In the American Thinker, James Lewis makes a compelling case that Israel’s battle with Hezbollah is really more about prepping for a possible showdown with Iran later:
We can’t know the outcome of the battle now in progress. However, it is clear that Israel has called Ahmadinejad’s bluff. So far, there are two signs for the world to see: Israeli freedom to act as it wants, and the impotence of Syria and Iran to protect their proxies on the borders of Israel.
The IDF is attacking at a time and place of its choosing. If a country the size of Israel is going to tackle Iran, with ten times its population, it must first protect its own rear. The IDF cannot afford to have more than 10 thousand short-range rockets aimed at Israel’s population, all in the hands of Iran’s terror proxy, Hezbollah. For strategic reasons alone, therefore, it is imperative to clean out the threat making any direct move again Tehran.

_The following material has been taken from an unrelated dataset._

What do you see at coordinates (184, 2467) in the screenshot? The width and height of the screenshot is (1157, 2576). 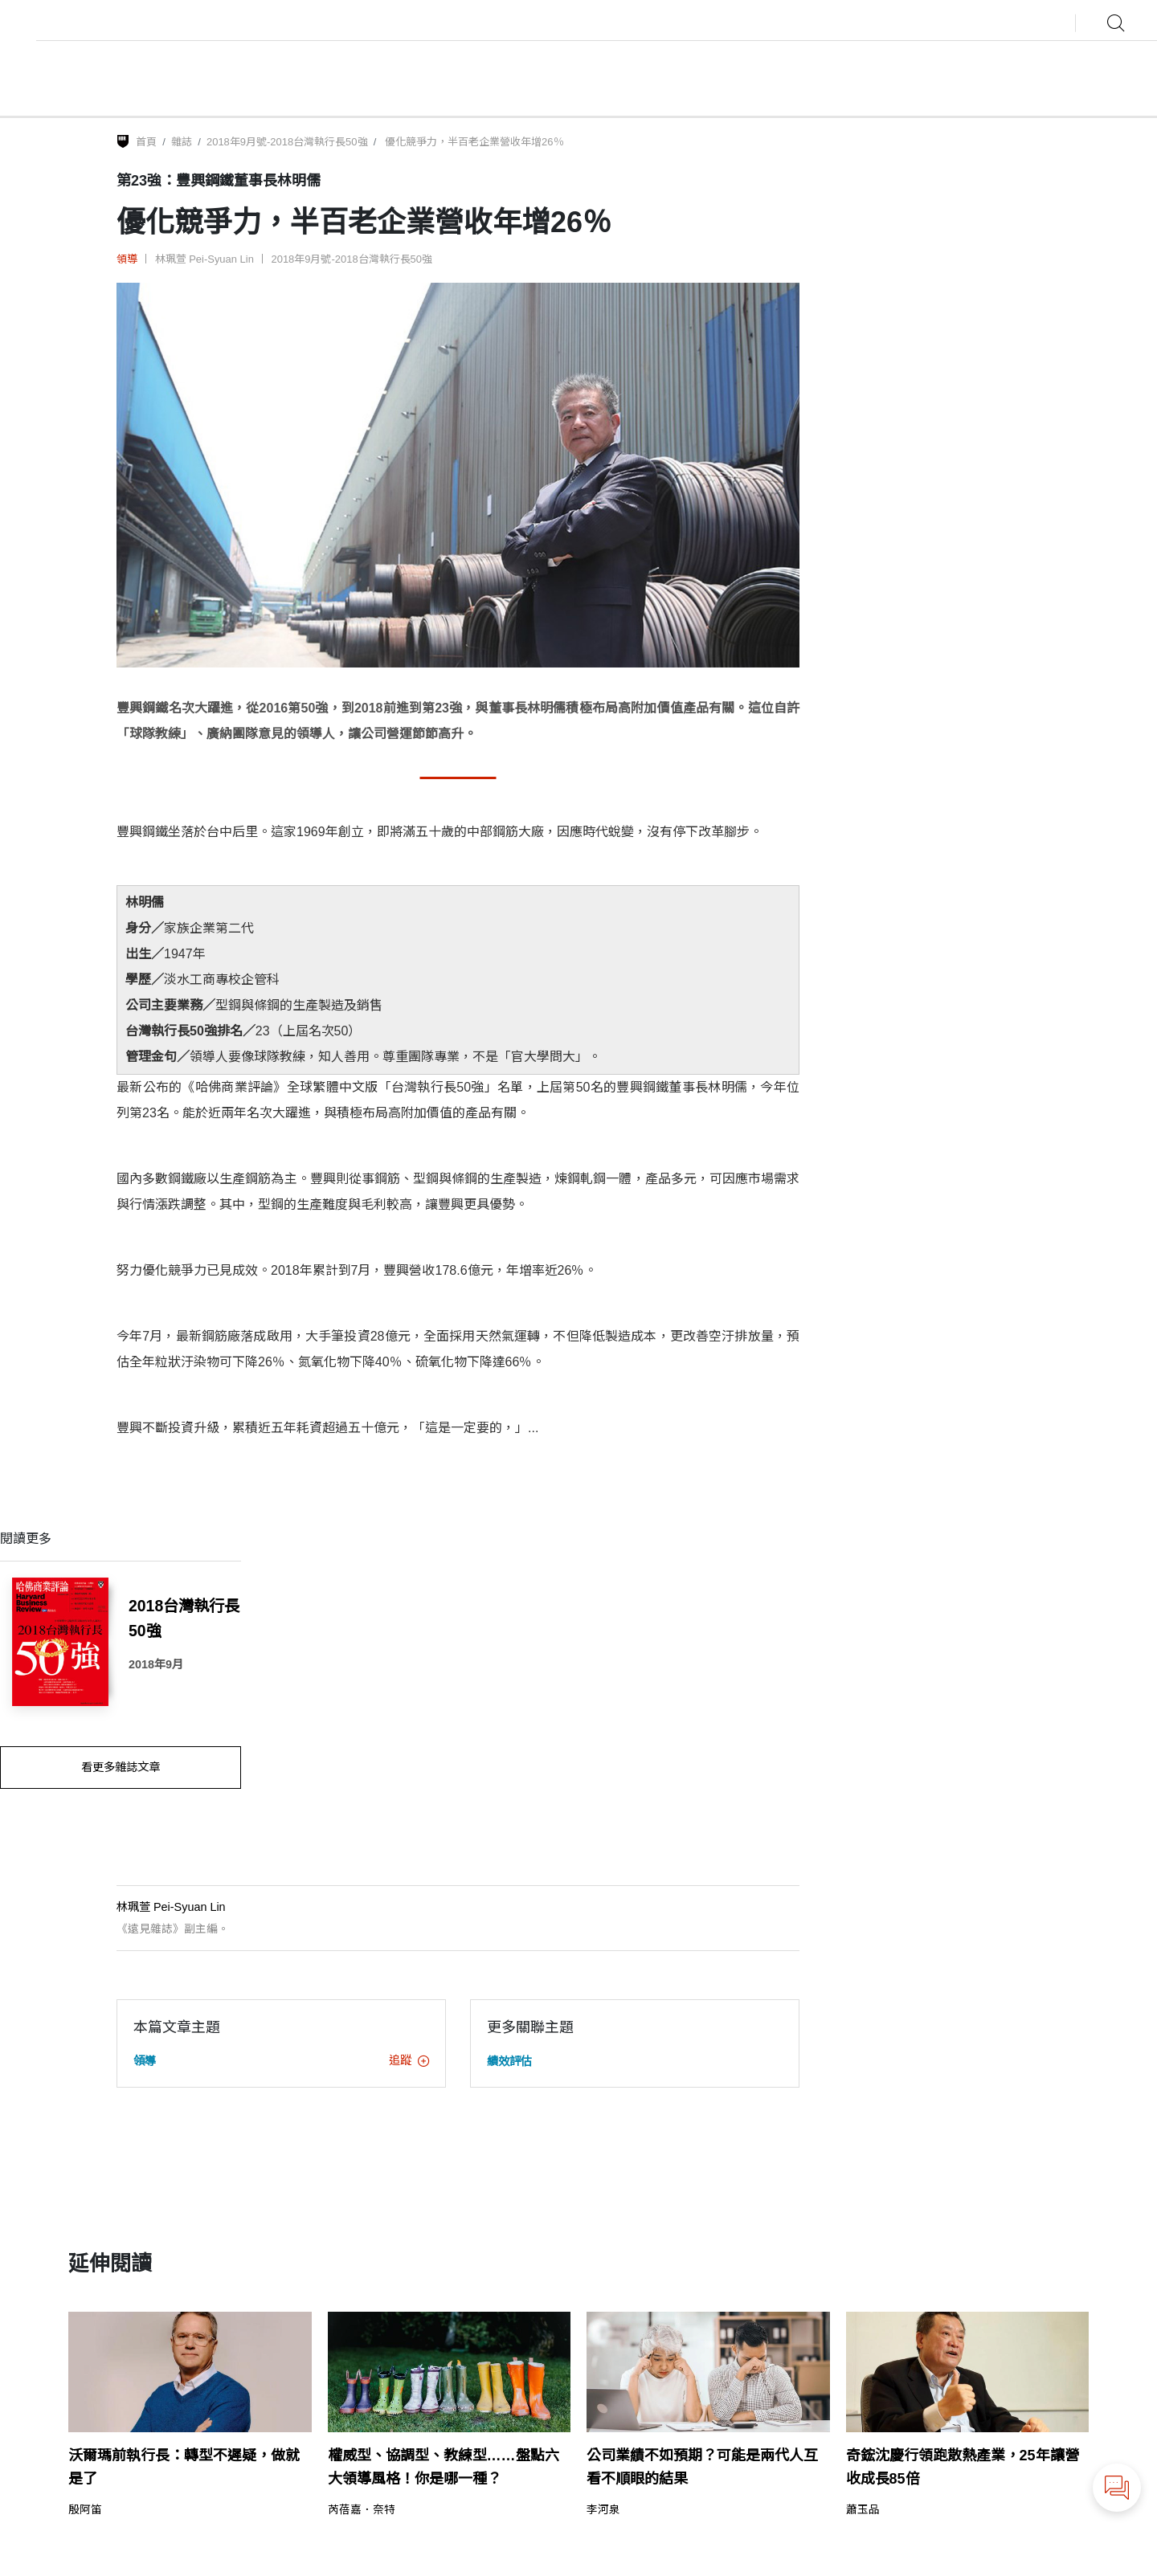 I see `沃爾瑪前執行長：轉型不遲疑，做就是了` at bounding box center [184, 2467].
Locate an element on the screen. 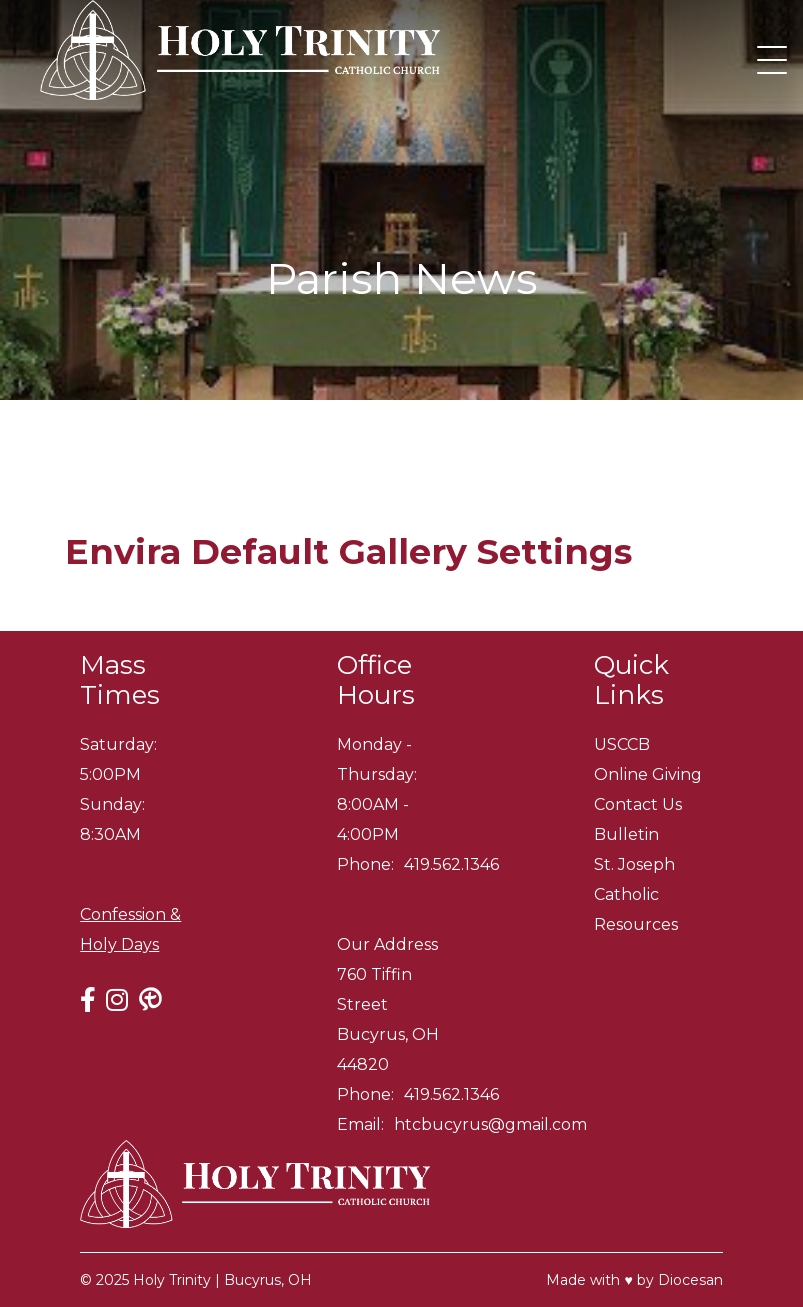 The height and width of the screenshot is (1307, 803). Confession & Holy Days is located at coordinates (130, 929).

That does not mean the IDF is now committed to attack Bushehr and Natanz, the two most likely nuclear targets in Iran. But if it can cripple the threat from Hezbollah and Hamas for some time to come, it is clearing a strategic space to strike at Iran itself.
If so, could it be that the global divisions over addressing Iran’s nuclear program are the real obstacles to the cease-fire Europe eagerly seeks?